Extracted page text data:
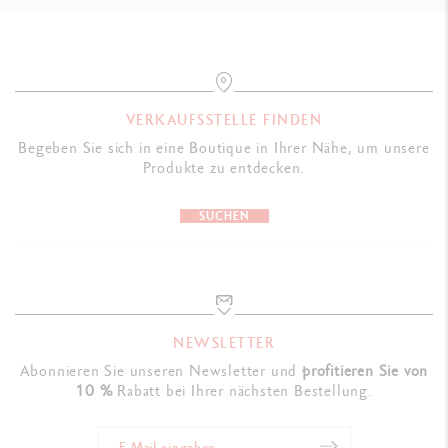
GESETZLICHE VORSCHRIFTEN
Swiss Made
PRODUKTREFERENZ
VERKAUFSSTELLE FINDEN
Ref UV849.085
Begeben Sie sich in eine Boutique in Ihrer Nähe, um unsere
Produkte zu entdecken.
SUCHEN
NEWSLETTER
Abonnieren Sie unseren Newsletter und
profitieren Sie von
10 %
Rabatt bei Ihrer nächsten Bestellung.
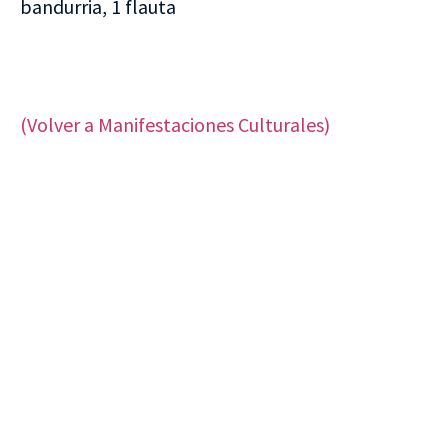
bandurria, 1 flauta
(Volver a Manifestaciones Culturales)
VISITA CREVILLENT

Exercise requirements:
For this task, give again exactly the lines from the line with "VERKAUFSSTELLE FINDEN" through the end of the entries, including both ends, and omit the pictures.

Task response:
VERKAUFSSTELLE FINDEN
Ref UV849.085
Begeben Sie sich in eine Boutique in Ihrer Nähe, um unsere
Produkte zu entdecken.
SUCHEN
NEWSLETTER
Abonnieren Sie unseren Newsletter und
profitieren Sie von
10 %
Rabatt bei Ihrer nächsten Bestellung.
bandurria, 1 flauta
(Volver a Manifestaciones Culturales)
VISITA CREVILLENT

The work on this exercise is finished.